Book 6: Scouts
- Designers: Marc Miller
- Publishers: Game Designers' Workshop
- Publication: 1983; 42 years ago
- Genres: Science-fiction
- Systems: Classic Traveller

= Traveller Book 6: Scouts =

Science-fiction role-playing game supplement

Traveller Book 6: Scouts is a tabletop role-playing game supplement, written by Marc Miller for Traveller, and published by Game Designers' Workshop in 1983.

==Contents==
Scouts is a supplement which presents additional systems for character generation related to the Scout Service, and also includes an expanded system for world generation. The Scout Service is a fictional intersteller exploration organization.

==Publication history==
An updated edition titled Book 3 Scout, written by Lawrence Whitaker, was published by Mongoose Publishing in 2009.

==Reception==
Tony Watson reviewed Scouts in Ares Magazine #17 and commented that "Scouts adds much to Scout characters and especially to the generation of star systems and worlds. These latter rules and great detail to star systems, and a correspondingly greater cost in time and effort to create subsectors. Its value then, depends on how anxious the referee is to include the new information in his campaign."

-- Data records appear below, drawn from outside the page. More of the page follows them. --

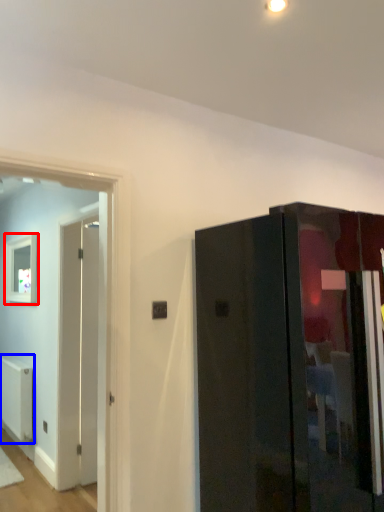 Question: Which object is closer to the camera taking this photo, picture frame (highlighted by a red box) or radiator (highlighted by a blue box)?

Choices:
 (A) picture frame
 (B) radiator

Answer: (B) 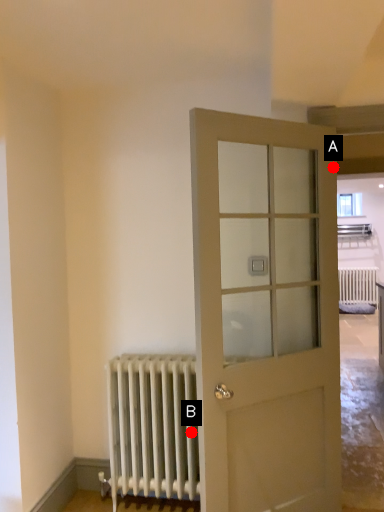 Question: Two points are circled on the image, labeled by A and B beside each circle. Which point appears farthest from the camera in this image?

Choices:
 (A) A is further
 (B) B is further

Answer: (B) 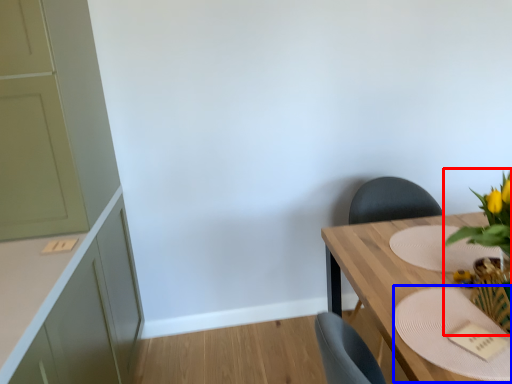 Question: Which point is closer to the camera, floral arrangement (highlighted by a red box) or plate (highlighted by a blue box)?

Choices:
 (A) floral arrangement
 (B) plate

Answer: (A) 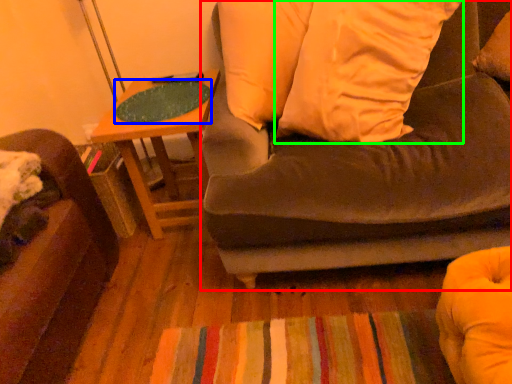 Question: Estimate the real-world distances between objects in this image. Which object is farther from studio couch (highlighted by a red box), table top (highlighted by a blue box) or pillow (highlighted by a green box)?

Choices:
 (A) table top
 (B) pillow

Answer: (A) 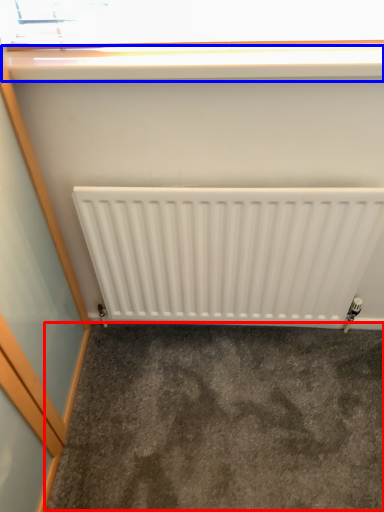 Question: Among these objects, which one is nearest to the camera, concrete (highlighted by a red box) or window sill (highlighted by a blue box)?

Choices:
 (A) concrete
 (B) window sill

Answer: (B) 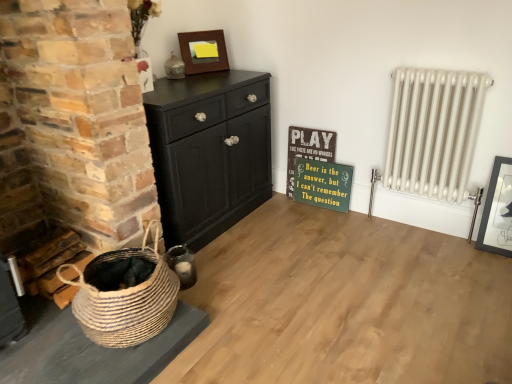 In order to click on free space in front of black painted wood chest of drawers at left in this screenshot , I will do `click(251, 274)`. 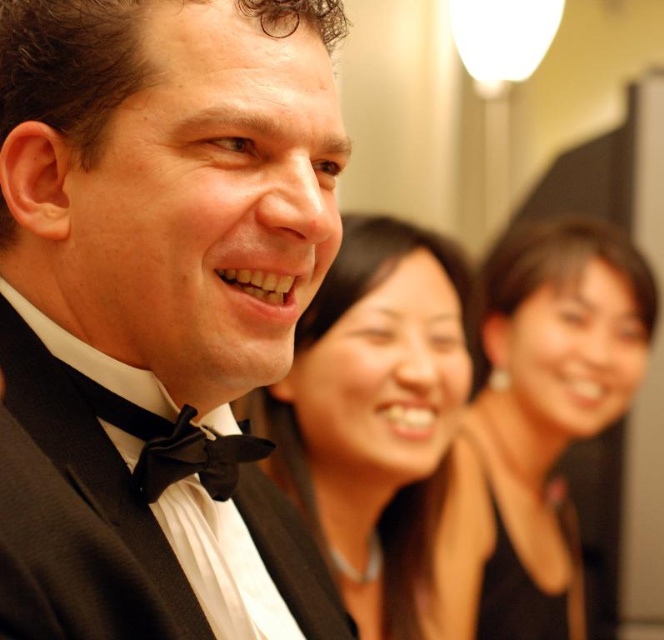 Is point (290, 468) positioned after point (218, 458)?

Yes, it is behind point (218, 458).

Is smooth black hair at center thinner than black satin bow tie at lower left?

Incorrect, smooth black hair at center's width is not less than black satin bow tie at lower left's.

Image resolution: width=664 pixels, height=640 pixels. Identify the location of smooth black hair at center. (384, 433).

Does smooth black hair at center appear over matte black dress at center?

Yes, smooth black hair at center is above matte black dress at center.

Between point (355, 381) and point (539, 305), which one is positioned behind?

The point (539, 305) is more distant.

Who is more forward, (444, 324) or (493, 593)?

Point (444, 324) is more forward.

The image size is (664, 640). Identify the location of smooth black hair at center. (384, 433).

Which is more to the left, matte black dress at center or black satin bow tie at lower left?

black satin bow tie at lower left

Is point (572, 337) positioned before point (216, 445)?

No, it is not.

Is point (444, 588) closer to camera compared to point (214, 483)?

No.

You are a GUI agent. You are given a task and a screenshot of the screen. Output one action in this format:
    pyautogui.click(x=<x>, y=<y>)
    Task: Click on the matte black dress at center
    The width and height of the screenshot is (664, 640).
    Given the screenshot: What is the action you would take?
    pyautogui.click(x=537, y=424) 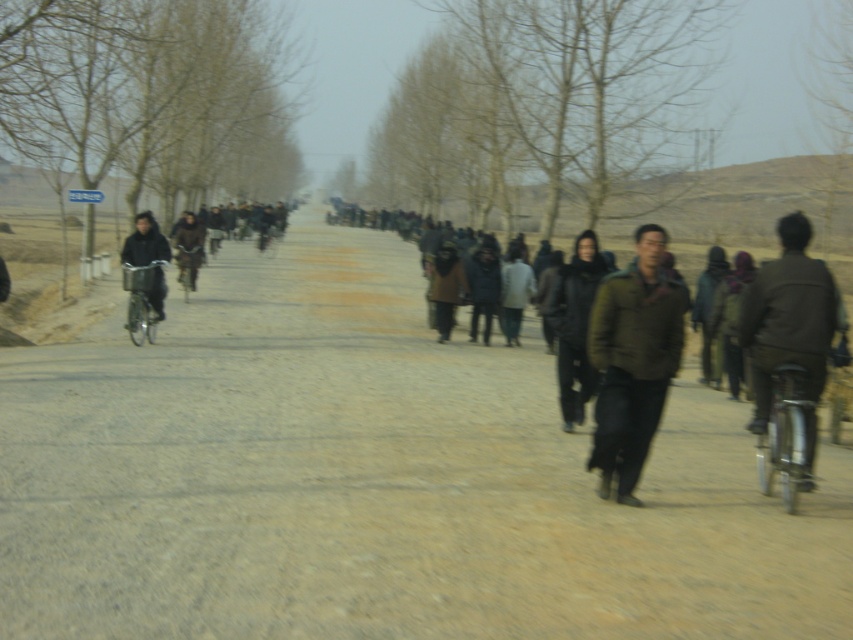 Based on the photo, you are standing at the edge of the dirt road at center and want to walk towards the brown woolen coat at center. Which direction should you move to reach it?

To reach the brown woolen coat at center, you should move backward because the dirt road at center is in front of the brown woolen coat at center, meaning the coat is behind you relative to your current position on the road.

You are a photographer positioned at the end of the dirt road. You want to take a photo that includes both the dark gray wool coat at center and the metallic silver bicycle at left. Which object should be placed closer to the camera to ensure both are fully visible in the frame?

The dark gray wool coat at center should be placed closer to the camera because it is taller than the metallic silver bicycle at left, ensuring both fit within the frame without cropping. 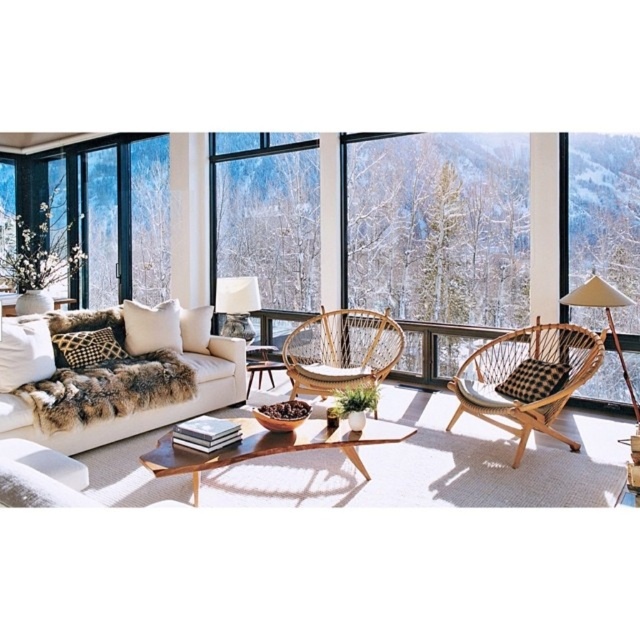 What do you see at coordinates (268, 214) in the screenshot? The image size is (640, 640). I see `clear glass window at center` at bounding box center [268, 214].

Which is more to the right, clear glass window at center or clear glass window at upper left?

clear glass window at center is more to the right.

Who is more distant from viewer, (294, 230) or (116, 285)?

The point (116, 285) is behind.

Find the location of `clear glass window at center`. clear glass window at center is located at coordinates (268, 214).

Image resolution: width=640 pixels, height=640 pixels. What do you see at coordinates (120, 220) in the screenshot?
I see `clear glass window at upper left` at bounding box center [120, 220].

Find the location of a particular element. clear glass window at upper left is located at coordinates (120, 220).

Can you confirm if white fur-covered couch at left is thinner than woven rattan chair at center?

No.

Is point (140, 419) closer to camera compared to point (310, 339)?

Yes, point (140, 419) is in front of point (310, 339).

This screenshot has width=640, height=640. What are the coordinates of `white fur-covered couch at left` in the screenshot? It's located at (156, 401). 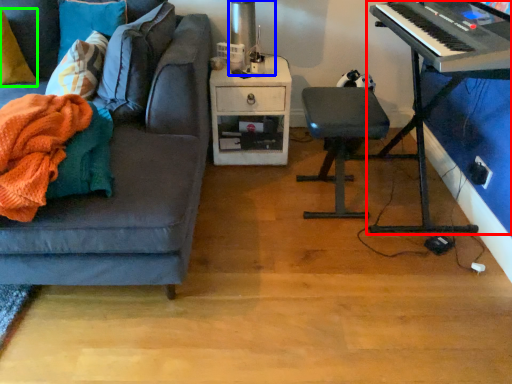 Question: Estimate the real-world distances between objects in this image. Which object is farther from piano (highlighted by a red box), table lamp (highlighted by a blue box) or pillow (highlighted by a green box)?

Choices:
 (A) table lamp
 (B) pillow

Answer: (B) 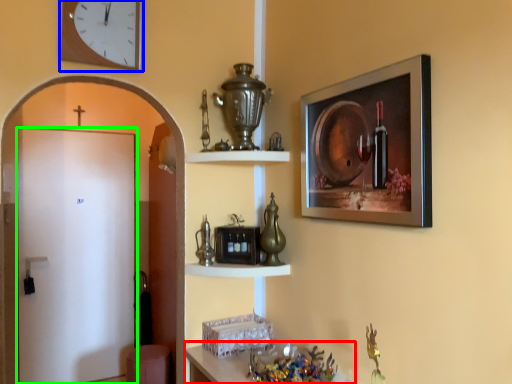 Question: Which is farther away from table (highlighted by a red box)? clock (highlighted by a blue box) or door (highlighted by a green box)?

Choices:
 (A) clock
 (B) door

Answer: (B)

Andy Slack reviewed Scouts for White Dwarf #53, giving the supplement 7/10 overall and stated that it was "Not as clear as earlier Traveller materials. If you want to generate or GM detailed Traveller star-systems, and have a lot of time to spare, this is the item for you. If you simply want expanded scout characters, then egotism aside Star Patrol is similar and cheaper."

Stephen Nutt reviewed Scouts, Book 6 for Imagine magazine, and stated that "It is hard to say that GDW have done more than half succeed with this one."

Terry Mcinnes reviewed Scouts for Different Worlds magazine and stated that "In spite of [its] complexity, Book 6 is basic material for all Traveller players and is indispensable to gamemasters for planning colorful, scientifically accurate campaigns. Scouts truly adds a new dimension to Traveller adventure."